The American humanitarian Clara Barton (1821-1912) was the founder of the American Red Cross. Her work made her a symbol of humanitarianism.
Clara Barton was born on Dec. 25, 1821, in North Oxford, Mass. She was the youngest child of Stephen Barton, a farmer and state legislator who had served in the Revolution under Gen. Anthony Wayne; she later recalled that his tales made war early familiar to her.
Well-spoken and well-read, at the age of 15 Clara Barton began teaching at nearby schools. In 1850 she went to teach at Bordentown, N.J., where state tradition required paid schooling and thus served few children. Barton offered to teach without salary if payment were waived. She later took pride in having established the first free school in New Jersey and having raised enrollment in Bordentown from 6 to 600. When town officials decided to appoint a male administrator over her, she resigned. At this time she suffered her first crisis of nervous illness, associated in part with uncertainty about her future.
In 1853 she obtained an appointment as copyist in the Patent Office in Washington, D.C., becoming the first woman in America to hold such a government post. She continued this work till April 1861, when the Civil War began and she determined to serve the Federal troops.
Civil War Activities
Although the U.S. Sanitary Commission was formed in June 1861 to aid soldiers, Barton had little association with it. (Casual reports later misnamed her as one of its founders.) Her own enterprise involved appeals for provisions to be carried into the war zones; she collected and stored them in Washington for personal distribution. In 1862 the U.S. surgeon general permitted her to travel to the front, and she implemented this order with directives from generals John Pope and James S. Wadsworth, who welcomed her work. Barton was present with Federal forces during the siege of Charleston, S.C., and also at engagements in the Wilderness and at Fredericksburg, Va., and elsewhere.
Barton's mission was not primarily that of a nurse. She became increasingly adept at obtaining and passing out provisions, though her courage and humanity made her a vital presence everywhere. In 1864 she made her most influential connection, joining Gen. Benjamin F. Butler with the Army of the James. She later visited the notorious prison camp at Andersonville, Ga., to identify and mark Union graves.
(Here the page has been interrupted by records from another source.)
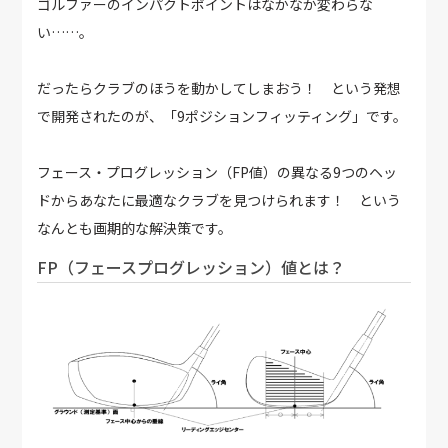
ゴルファーのインパクトポイントはなかなか変わらな
い……。
だったらクラブのほうを動かしてしまおう！ という発想
で開発されたのが、「9ポジションフィッティング」です。
フェース・プログレッション（FP値）の異なる9つのヘッ
ドからあなたに最適なクラブを見つけられます！ という
なんとも画期的な解決策です。
FP（フェースプログレッション）値とは？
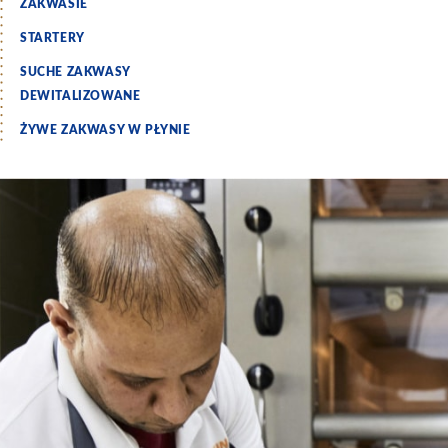
ZAKWASIE
STARTERY
SUCHE ZAKWASY
DEWITALIZOWANE
ŻYWE ZAKWASY W PŁYNIE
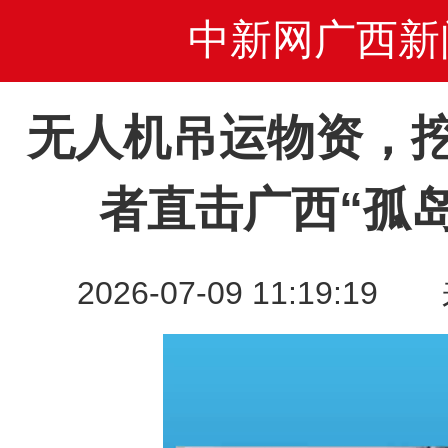
中新网广西新
无人机吊运物资，
者直击广西“孤
2026-07-09 11:19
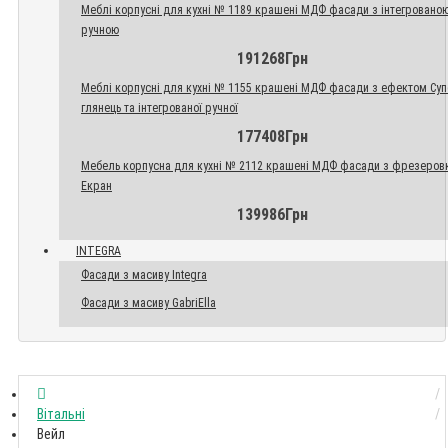
Меблі корпусні для кухні № 1189 крашені МДФ фасади з інтегровано
ручною
191268Грн
Меблі корпусні для кухні № 1155 крашені МДФ фасади з ефектом Су
глянець та інтегрованої ручної
177408Грн
Мебель корпусна для кухні № 2112 крашені МДФ фасади з фрезеров
Екран
139986Грн
INTEGRA
Фасади з масиву Integra
Фасади з масиву GabriElla
Вітальні
Вейл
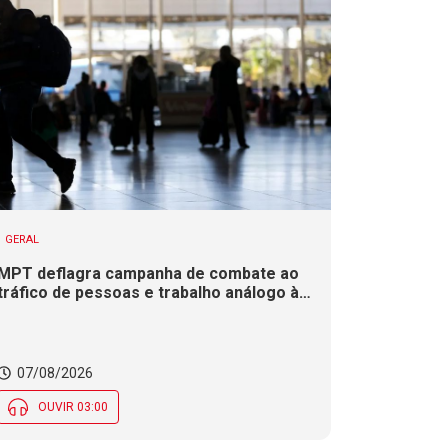
GERAL
MPT deflagra campanha de combate ao
tráfico de pessoas e trabalho análogo à
escravidão em SC
07/08/2026
OUVIR 03:00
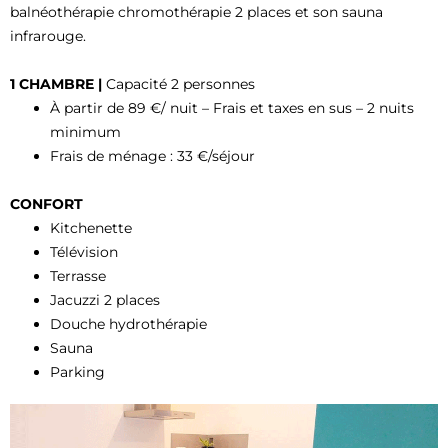
balnéothérapie chromothérapie 2 places et son sauna
infrarouge.
1 CHAMBRE |
Capacité 2 personnes
À partir de 89 €/ nuit – Frais et taxes en sus – 2 nuits
minimum
Frais de ménage : 33 €/séjour
CONFORT
Kitchenette
Télévision
Terrasse
Jacuzzi 2 places
Douche hydrothérapie
Sauna
Parking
In 1865 she conceived the project of locating missing soldiers and obtained a note of endorsement from President Lincoln. She set up the Bureau of Records in Washington and traced perhaps 20, 000 names. She also lectured on her experiences until her voice failed in 1868.
Barton's health continued to trouble her; in 1869 she went to Geneva, Switzerland, for rest and a change. There, officials of the International Red Cross, organized in 1864, urged her to seek United States agreement to the Geneva Convention recognizing the work of the Red Cross; the powerful U.S. Sanitary Commission had been unable to obtain it. But before Barton could turn to the task, the Franco-Prussian War began.
She offered her services to the Grand Duchess of Baden in administering military hospitals. Her most original idea (developed further in later situations) was to put needy Strasbourg women to work sewing garments for pay. Later, with the French defeated and Paris held by the Commune, she entered the starving city to distribute food and clothing. She served elsewhere in France—in Lyons again instituting her work system. She was awarded the Iron Cross of Merit by the German emperor, William I, in 1873; this was one of many such honors.
American Red Cross
Clara Barton settled in Danville, N.Y., where for several years she was a semi-invalid. In 1877 she wrote a founder of the International Red Cross, offering to lead an American branch of the organization. Thus, at 56 she began a new career.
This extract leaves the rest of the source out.